[Dataset records]
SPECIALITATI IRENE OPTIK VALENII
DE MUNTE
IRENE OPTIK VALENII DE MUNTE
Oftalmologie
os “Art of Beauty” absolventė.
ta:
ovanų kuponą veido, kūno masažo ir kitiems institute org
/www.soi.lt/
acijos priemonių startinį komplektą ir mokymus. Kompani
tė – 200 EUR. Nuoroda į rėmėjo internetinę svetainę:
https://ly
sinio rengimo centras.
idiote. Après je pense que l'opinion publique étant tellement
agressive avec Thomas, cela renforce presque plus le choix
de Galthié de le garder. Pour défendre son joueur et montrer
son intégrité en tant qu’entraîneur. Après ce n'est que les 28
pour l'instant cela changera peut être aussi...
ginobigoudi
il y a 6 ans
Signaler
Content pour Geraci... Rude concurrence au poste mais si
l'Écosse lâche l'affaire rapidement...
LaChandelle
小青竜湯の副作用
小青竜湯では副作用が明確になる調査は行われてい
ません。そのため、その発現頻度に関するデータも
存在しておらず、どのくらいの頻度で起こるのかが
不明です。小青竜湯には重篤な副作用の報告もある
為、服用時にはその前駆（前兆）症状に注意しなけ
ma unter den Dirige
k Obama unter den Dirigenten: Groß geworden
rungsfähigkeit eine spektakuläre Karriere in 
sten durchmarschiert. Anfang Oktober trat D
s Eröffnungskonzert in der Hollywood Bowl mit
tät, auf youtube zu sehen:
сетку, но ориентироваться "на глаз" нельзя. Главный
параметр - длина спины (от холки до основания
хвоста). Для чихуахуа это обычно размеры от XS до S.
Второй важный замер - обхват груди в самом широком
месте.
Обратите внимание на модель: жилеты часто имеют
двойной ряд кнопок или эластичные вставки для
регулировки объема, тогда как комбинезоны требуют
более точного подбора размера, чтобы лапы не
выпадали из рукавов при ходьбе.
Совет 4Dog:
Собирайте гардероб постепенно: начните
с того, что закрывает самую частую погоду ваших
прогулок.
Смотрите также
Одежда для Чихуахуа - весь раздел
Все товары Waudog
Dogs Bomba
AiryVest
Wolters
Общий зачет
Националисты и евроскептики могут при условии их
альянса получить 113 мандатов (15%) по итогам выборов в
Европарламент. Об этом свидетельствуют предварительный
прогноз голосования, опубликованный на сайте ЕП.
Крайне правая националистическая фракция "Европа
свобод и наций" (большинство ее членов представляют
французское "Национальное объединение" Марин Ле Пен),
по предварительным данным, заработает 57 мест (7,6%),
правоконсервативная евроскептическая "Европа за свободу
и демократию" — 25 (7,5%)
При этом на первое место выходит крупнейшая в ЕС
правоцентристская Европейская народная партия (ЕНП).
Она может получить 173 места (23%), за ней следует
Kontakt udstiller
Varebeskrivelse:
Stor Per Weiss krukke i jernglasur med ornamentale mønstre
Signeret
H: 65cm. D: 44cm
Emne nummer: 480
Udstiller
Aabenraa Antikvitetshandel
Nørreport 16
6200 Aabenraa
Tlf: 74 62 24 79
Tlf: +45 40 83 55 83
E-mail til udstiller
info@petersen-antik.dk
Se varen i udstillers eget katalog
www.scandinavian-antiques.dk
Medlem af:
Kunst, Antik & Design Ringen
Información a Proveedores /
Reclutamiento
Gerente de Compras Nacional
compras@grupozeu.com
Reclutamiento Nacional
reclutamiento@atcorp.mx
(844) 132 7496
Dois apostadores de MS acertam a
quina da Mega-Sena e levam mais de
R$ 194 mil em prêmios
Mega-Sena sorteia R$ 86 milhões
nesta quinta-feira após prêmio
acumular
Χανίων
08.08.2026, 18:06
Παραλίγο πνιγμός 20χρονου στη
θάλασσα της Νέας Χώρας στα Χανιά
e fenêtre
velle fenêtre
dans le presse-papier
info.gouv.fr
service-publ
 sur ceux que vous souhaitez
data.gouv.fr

What you have to do → Pull out every line in the data above that has the word "mais".

Answer for the task →
Content pour Geraci... Rude concurrence au poste mais si
quina da Mega-Sena e levam mais de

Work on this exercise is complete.